The EU DSGVO Helper WordPress plugin up to version 1.0.6.1 contains an improper neutralization of input vulnerability that allows attackers to inject and execute arbitrary JavaScript when a victim accesses a crafted URL. Based on the description, it is inferred that payloads injected through reflected parameters could steal cookies, deface pages, or facilitate phishing. The weakness is a Cross‑Site Scripting flaw defined as CWE‑79. The impact is confined to the browsers of users who visit the affected site and does not directly compromise server‑side code or data.

WordPress sites running the EU DSGVO Helper plugin version 1.0.6.1 or earlier are affected. Site administrators should verify the installed plugin version and update or remove the component accordingly. No other WordPress core or plugin versions are listed as vulnerable.

The CVSS score of 7.1 indicates a medium to high severity vulnerability with a wide potential impact on user data and site integrity.

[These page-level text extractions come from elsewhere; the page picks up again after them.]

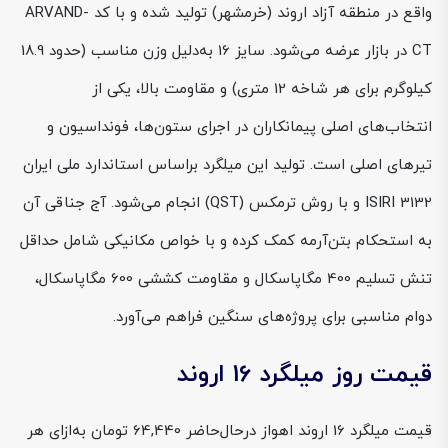
واقع در منطقه آزاد اروند (خرمشهر) تولید شده و با کد ARVAND-
CT در بازار عرضه می‌شود. سایز 16 به‌دلیل وزن مناسب (حدود 18.9
کیلوگرم برای هر شاخه 12 متری) و مقاومت بالا، یکی از
انتخاب‌های اصلی پیمانکاران در اجرای ستون‌ها، فونداسیون و
تیرهای اصلی است. تولید این میلگرد براساس استاندارد ملی ایران
ISIRI 3132 و با روش ترمکس (QST) انجام می‌شود. آج جناقی آن
به استحکام بتن‌آرمه کمک کرده و با خواص مکانیکی شامل حداقل
تنش تسلیم 400 مگاپاسکال و مقاومت کششی 600 مگاپاسکال،
دوام مناسبی برای پروژه‌های سنگین فراهم می‌آورد.
قیمت روز میلگرد 16 اروند
قیمت میلگرد 16 اروند اهواز درحال‌حاضر 64,440 تومان به‌ازای هر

The EPSS score of less than 1% suggests that, at the time of assessment, the likelihood of active exploitation is low, and the vulnerability is not currently identified in CISA’s KEV catalog. Based on the description, it is inferred that attackers would likely trigger the flaw via a remote link or social‑engineering attack, leveraging the reflected XSS path in an unauthenticated context. Although the exploit probability is modest, the absence of a published exploit does not negate the need for timely remediation.